I love graveyards!

Isn’t it amazing? It’s Kyoto cemetery in Japan, and knowing the population of Japan I am assuming that the people lucky enough to have the money for a grave are very wealthy and the rest are cremated! But look at it, all the people, all those lives, remembered by a stone!

I love graveyards, always have done, I have written in a previous post (probably more than once) about my family’s connections to death, like Six feet under but totally unsexy! As a child I developed a weird acceptance of death, it was talked of as a very natural, everyday thing , it was my family’s bread and butter…so it was boring! I was often brought to graveyards, or into funeral homes, sat up on tables beside bodies, played in coffins! I always thought the funeral homes were really sophisticated and swish, velvet drapes, fresh flowers, red carpets, in fact the first time I went to the Library Bar in Lily’s Bordello I remember thinking it was just like the funeral homes, but with a piano instead of a coffin in the middle of the room!

So as a youngster we used to go visit our dead relatives, we’d make a day of it, bring a picnic, have a bit of fun, nice chat, a few decades of the rosary around the grave, we might even visit the relatives still alive who lived nearby! Then as a Gothic teenager I liked nothing better than a good old nose around a graveyard, not with my family anymore but either my boyfriend or one of my mates! Glasnevin was a favorite spot for this, Graveyards like Palmerstown were too new, whereas there was so much history somewhere like Glasnevin. There was a small protestant church nearby to my school and it had a really lovely graveyard, 200 year old grave stones! So when I was mitching off school with my delinquent friend we used to head there, get changed out of our uniforms (lesbian graveyard erotica anyone?) and then we’d sit on the stones smoking! Good times!

Jo the Mama was saying her little 5 year old has developed a fixation with death recently and is asking to visit graves, now I have to say I don’t think it’s a bad thing, maybe a more natural approach to death would be better?
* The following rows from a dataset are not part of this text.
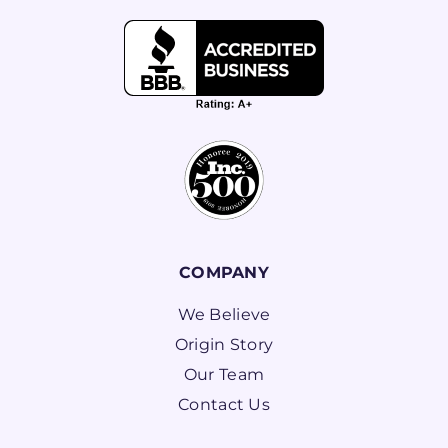
COMPANY
We Believe
Origin Story
Our Team
Contact Us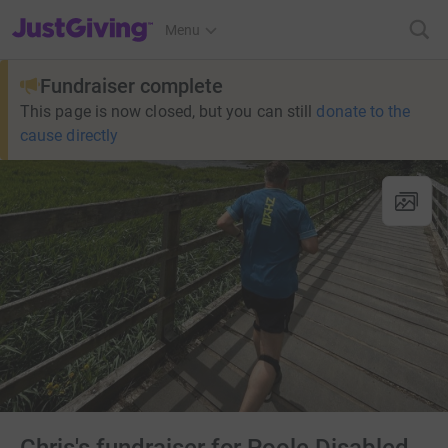
JustGiving’s homepage
Menu
Fundraiser complete
This page is now closed, but you can still
donate to the
cause directly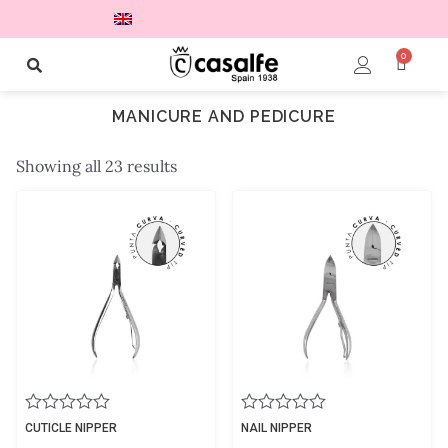
0
MANICURE AND PEDICURE
Showing all 23 results
Rated
Rated
CUTICLE NIPPER
NAIL NIPPER
0
0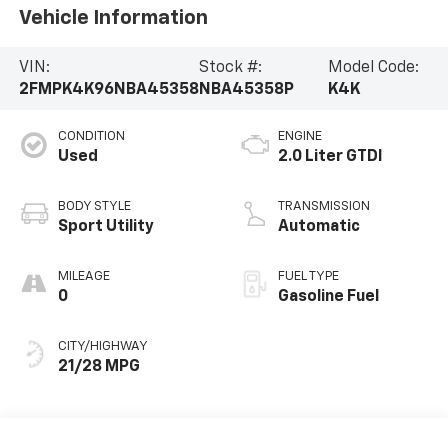
Vehicle Information
VIN:
Stock #:
Model Code:
2FMPK4K96NBA45358
NBA45358P
K4K
CONDITION
ENGINE
Used
2.0 Liter GTDI
BODY STYLE
TRANSMISSION
Sport Utility
Automatic
MILEAGE
FUEL TYPE
0
Gasoline Fuel
CITY/HIGHWAY
21/28 MPG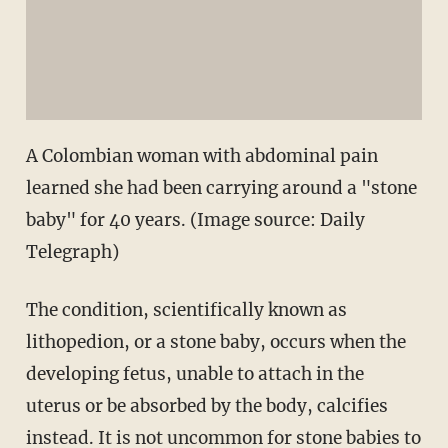
A Colombian woman with abdominal pain
learned she had been carrying around a "stone
baby" for 40 years. (Image source: Daily
Telegraph)
The condition, scientifically known as
lithopedion, or a stone baby, occurs when the
developing fetus, unable to attach in the
uterus or be absorbed by the body, calcifies
instead. It is not uncommon for stone babies to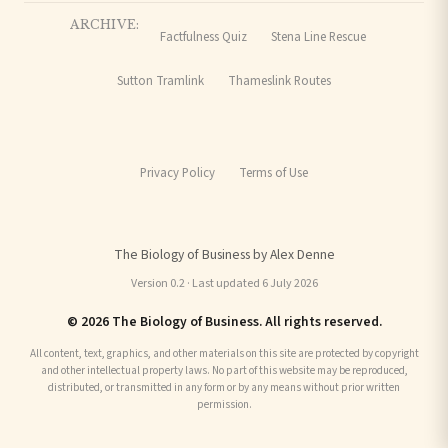
ARCHIVE:
Factfulness Quiz
Stena Line Rescue
Sutton Tramlink
Thameslink Routes
Privacy Policy
Terms of Use
The Biology of Business by Alex Denne
Version 0.2 · Last updated 6 July 2026
© 2026 The Biology of Business. All rights reserved.
All content, text, graphics, and other materials on this site are protected by copyright
and other intellectual property laws. No part of this website may be reproduced,
distributed, or transmitted in any form or by any means without prior written
permission.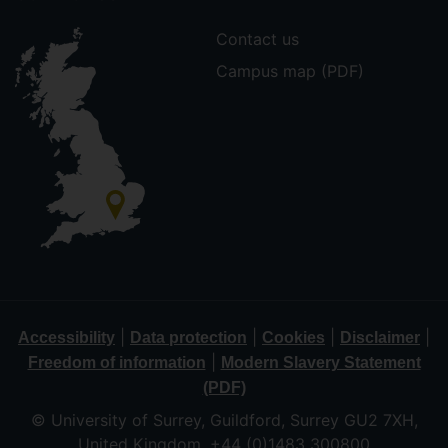
Contact us
Campus map (PDF)
|
|
|
|
Accessibility
Data protection
Cookies
Disclaimer
|
Freedom of information
Modern Slavery Statement
(PDF)
© University of Surrey, Guildford, Surrey GU2 7XH,
United Kingdom. +44 (0)1483 300800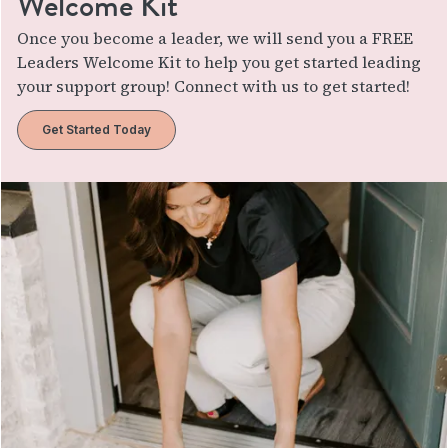
Welcome Kit
Once you become a leader, we will send you a FREE
Leaders Welcome Kit to help you get started leading
your support group! Connect with us to get started!
Get Started Today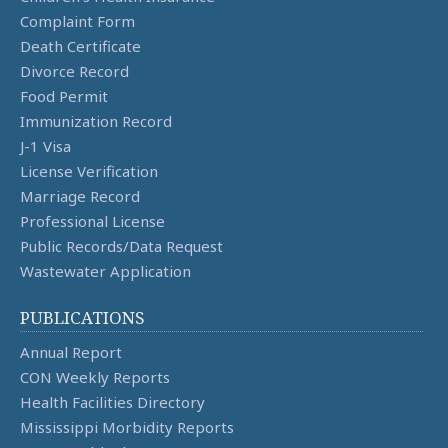
Complaint Form
Death Certificate
Divorce Record
Food Permit
Immunization Record
J-1 Visa
License Verification
Marriage Record
Professional License
Public Records/Data Request
Wastewater Application
PUBLICATIONS
Annual Report
CON Weekly Reports
Health Facilities Directory
Mississippi Morbidity Reports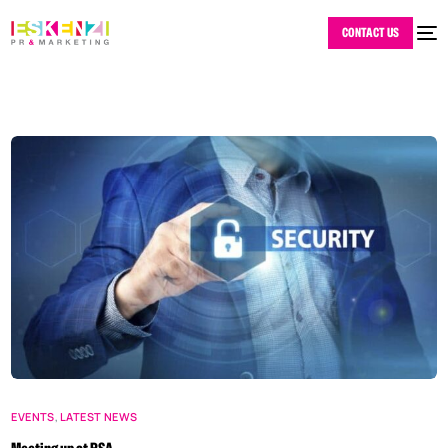
CONTACT US
EVENTS
,
LATEST NEWS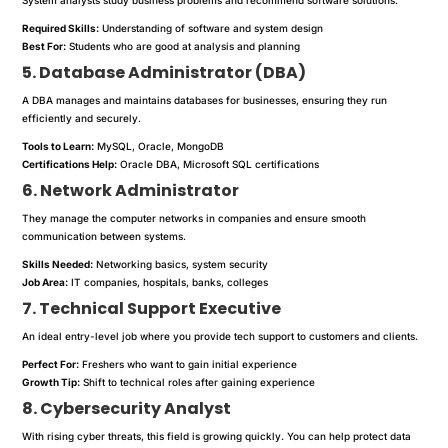
Required Skills:
Understanding of software and system design
Best For:
Students who are good at analysis and planning
5. Database Administrator (DBA)
A DBA manages and maintains databases for businesses, ensuring they run
efficiently and securely.
Tools to Learn:
MySQL, Oracle, MongoDB
Certifications Help:
Oracle DBA, Microsoft SQL certifications
6. Network Administrator
They manage the computer networks in companies and ensure smooth
communication between systems.
Skills Needed:
Networking basics, system security
Job Area:
IT companies, hospitals, banks, colleges
7. Technical Support Executive
An ideal entry-level job where you provide tech support to customers and clients.
Perfect For:
Freshers who want to gain initial experience
Growth Tip:
Shift to technical roles after gaining experience
8. Cybersecurity Analyst
With rising cyber threats, this field is growing quickly. You can help protect data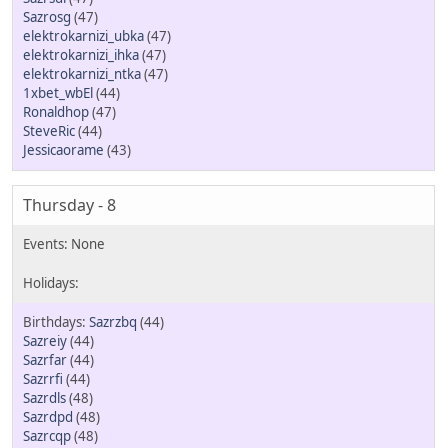
Sazrosg
(47)
elektrokarnizi_ubka
(47)
elektrokarnizi_ihka
(47)
elektrokarnizi_ntka
(47)
1xbet_wbEl
(44)
Ronaldhop
(47)
SteveRic
(44)
Jessicaorame
(43)
Thursday - 8
Sazrzbq
(44)
Sazreiy
(44)
Sazrfar
(44)
Sazrrfi
(44)
Sazrdls
(48)
Sazrdpd
(48)
Sazrcqp
(48)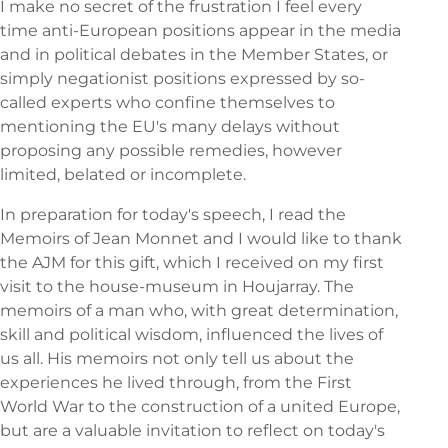
I make no secret of the frustration I feel every
time anti-European positions appear in the media
and in political debates in the Member States, or
simply negationist positions expressed by so-
called experts who confine themselves to
mentioning the EU's many delays without
proposing any possible remedies, however
limited, belated or incomplete.
In preparation for today's speech, I read the
Memoirs of Jean Monnet and I would like to thank
the AJM for this gift, which I received on my first
visit to the house-museum in Houjarray. The
memoirs of a man who, with great determination,
skill and political wisdom, influenced the lives of
us all. His memoirs not only tell us about the
experiences he lived through, from the First
World War to the construction of a united Europe,
but are a valuable invitation to reflect on today's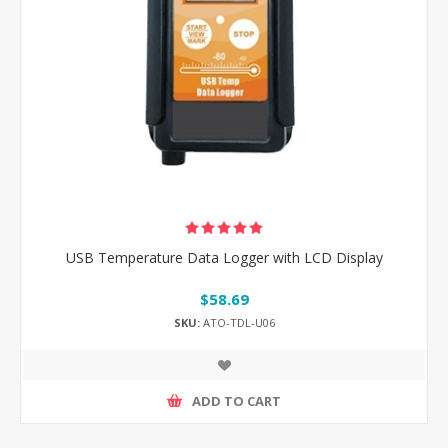
USB Temperature Data Logger with LCD Display
$58.69
SKU:
ATO-TDL-U06
ADD TO CART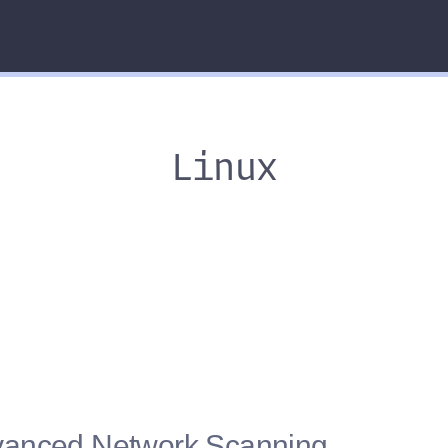
Linux
vanced Network Scanning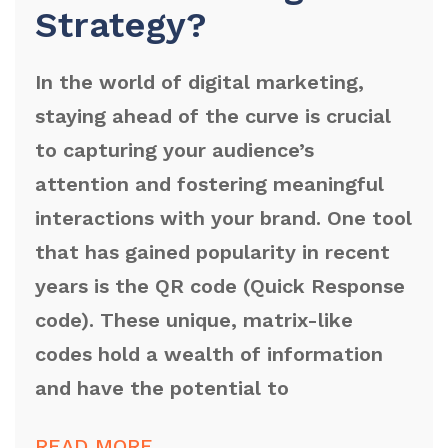
Strategy?
In the world of digital marketing,
staying ahead of the curve is crucial
to capturing your audience’s
attention and fostering meaningful
interactions with your brand. One tool
that has gained popularity in recent
years is the QR code (Quick Response
code). These unique, matrix-like
codes hold a wealth of information
and have the potential to
READ MORE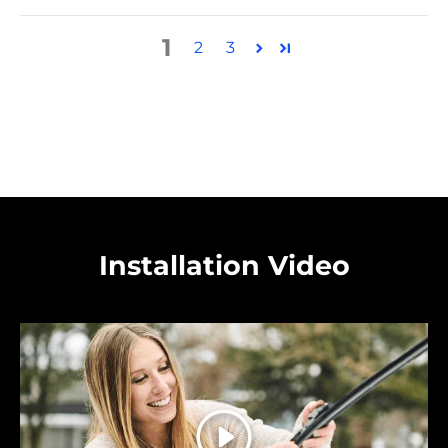
1
2
3
Installation Video
Play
Jo has an amazingly natural attitude to life anyway.

Now I still like graveyards, but a 34 year old woman wandering around is considered a but strange so I don’t visit them. I have several people that I was incredibly close to, people I loved who have died and I never visit their graves. They aren’t there, the moment the last breath leaves the body the energy and life force passes out into the universe, leaving just a husk behind. And why should I visit a hole in the ground that contains a husk? It would be like having a really beautiful plant and when the plant died burying the pot it lived it? then visiting that buried pot for several decades!

So I suppose my fixation with graveyards is to do with the fact that I never knew the dead, and in my head I create little stories, who each person was, how they lived, what they died from…I just love all that. The fact that 200 years after they died I was wandering through a graveyard looking at there gravestone. Some religions believe that we only really die if people forget about them, so maybe when I look at the grave stone and my mind wanders to the person who died it in someway keeps them alive?